Novos ataques políticos e fake news contra a Universal marcam a semana

Por Redação / Imagem: iStock

Nesta semana, um áudio viralizou nas redes sociais. Nele, Gerson Florindo, presidente do Diretório Municipal do Partido dos Trabalhadores (PT) de Ubatuba, litoral paulista, pede para os militantes se infiltrarem nas igrejas evangélicas em um ato contra o candidato à Presidência Jair Bolsonaro do Partido Social Liberal (PSL). Leiam um trecho da declaração:

“Se a gente organizar aqui um grupo de pessoas, for participar dos cultos nas igrejas evangélicas e ficar atento até o momento em que o pastor se manifestar na área política e fazer defesa do Bolsonaro, a gente faz a contestação dentro da igreja. Levanta-se e fala para ele que nós somos contrários: eu vim aqui para me evangelizar e eu já estou indo embora porque isso aqui misturou política com religião”.

Gerson continua: “Eu saio dali, causo um fato na igreja e a gente deixa uma outra pessoa para ver o que o pastor vai falar. Acho que é uma proposta que pode nos ajudar a dar nossa contribuição para a campanha”.

Em entrevista ao programa Brasil Notícias, da Rede Aleluia, Gerson confirmou a autoria e a intenção da convocação:

“Eu tinha como objetivo contrapor o adversário em campanha eleitoral. Ocorre que o áudio foi repassado por pessoas mal-intencionadas. E também não vou retirar a minha crítica. Também não posso concordar com as posições políticas desses pastores.”

O Bispo Robson Rodovalho, líder da Fundação Neo-Petencostal e Comunidade Evangélica Sara Nossa Terra, afirma que as intenções da militância ferem a liberdade e a democracia:

“Eu achei um áudio bastante infeliz, mostrando o momento de muita angústia, de muito desespero e, pior ainda, incitando outros a estarem dentro das igrejas disfarçadamente para constranger o ambiente. Então feriria mais ainda o direito constitucional do livre exercício da fé. O livre exercício do culto. A gente assistir ao cerceamento de liberdade de expressão é grave.”

O Mestre em Filosofia pela Universidade de São Paulo (USP) André Assi Barreto também teve acesso ao conteúdo e afirmou que essa atitude não é ética:

“Claramente na intenção de criar confusão, de colocar dúvida na relação entre o fiel e a sua igreja, e o seu líder religioso.”

Ataques à Universal

No último final de semana mais uma Universal foi alvo de ataques políticos. Dessa vez o vandalismo aconteceu em Araraquara, no interior paulista.

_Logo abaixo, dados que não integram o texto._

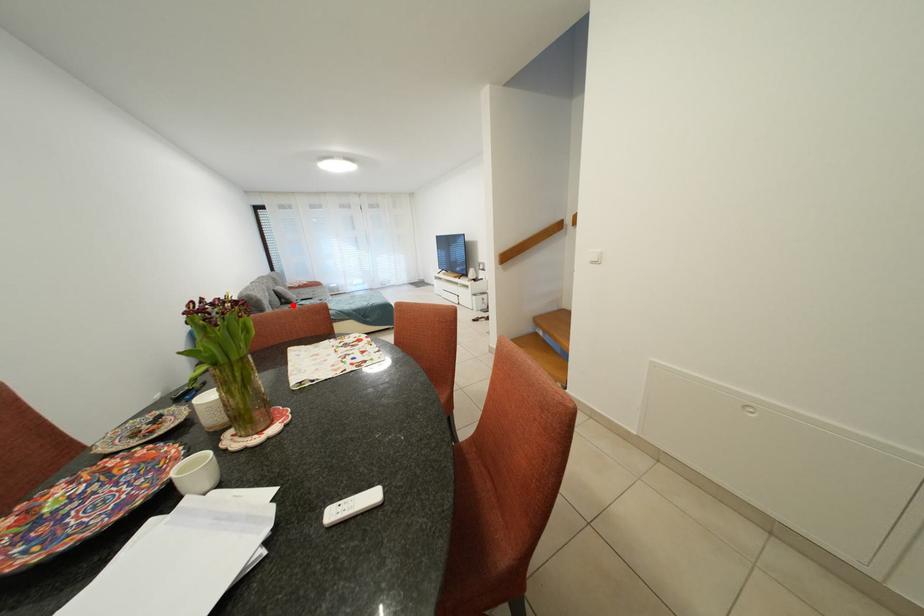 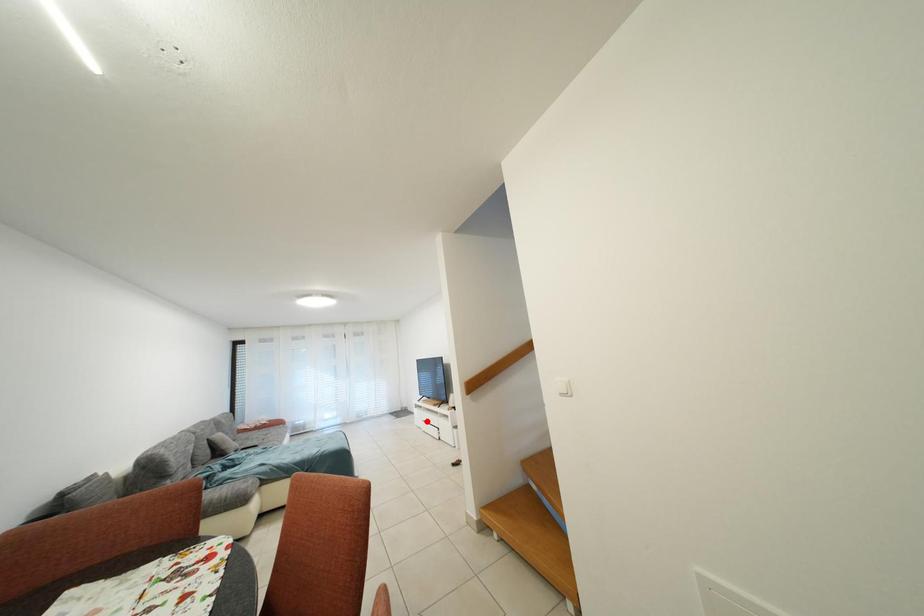 I am providing you with two images of the same scene from different viewpoints. A red point is marked on the first image and another point is marked on the second image. Is the red point in image1 aligned with the point shown in image2?

No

O Pastor Wilson Santos, responsável pela evangelização na cidade, conta o que aconteceu:

“Quando nós fomos abrir a catedral de Araraquara nos deparamos com uma série de folhetos de política falando contra a igreja. Uma semana antes passaram aqui na porta da catedral com palavras agressivas e gestos obscenos. A gente fica triste, porque não fez nada contra ninguém… Pelo contrário: a gente respeita qualquer tipo de manifestação contrária.”

André Assi Barreto ressalta que a intolerância tem crescido neste período que antecede o segundo turno:

“É evidente que a esquerda, por meio deste partido que está tentando virar as eleições, sabe que os valores da comunidade evangélica e cristã como um todo não vão de encontro aos valores defendidos pelo PT e pelo seu candidato, e ela precisa reagir de alguma maneira. Depois que o Bispo Edir Macedo declarou seu apoio ao candidato Jair Bolsonaro choveu uma série de fake news, ou seja, de desinformação plantada pela esquerda.”

Na última semana, duas informações incoerentes foram espalhadas nas redes sociais: em um vídeo um homem afirmava ter participado de uma reunião política com o Bispo Edir Macedo e, desde então, teria mudado seu voto.

Já uma falsa capa de jornal que circulou pelo Whatsapp relatava uma proposta do presidenciável Jair Bolsonaro para mudar o tom de pele de N. Sra. Aparecida. Segundo o texto, a ideia teria sido discutida em reunião com o Bispo Edir Macedo.

Ambas as informações são falsas. O Bispo está fora do Brasil há mais de dois meses. E o cientista político Edson Rildo reforça que o eleitor precisa tomar muito cuidado com os materiais que recebem nas redes sociais para votar consciente no segundo turno, que acontecerá no próximo dia 28 de outubro:

“Eu acredito que o mais importante é o eleitor avaliar com mais clareza, com cuidado, as mensagens, as notícias, os vídeos que chegam e ter um consenso de analisar se aquilo que está sendo dito de fato procede, tem origem verdadeira.”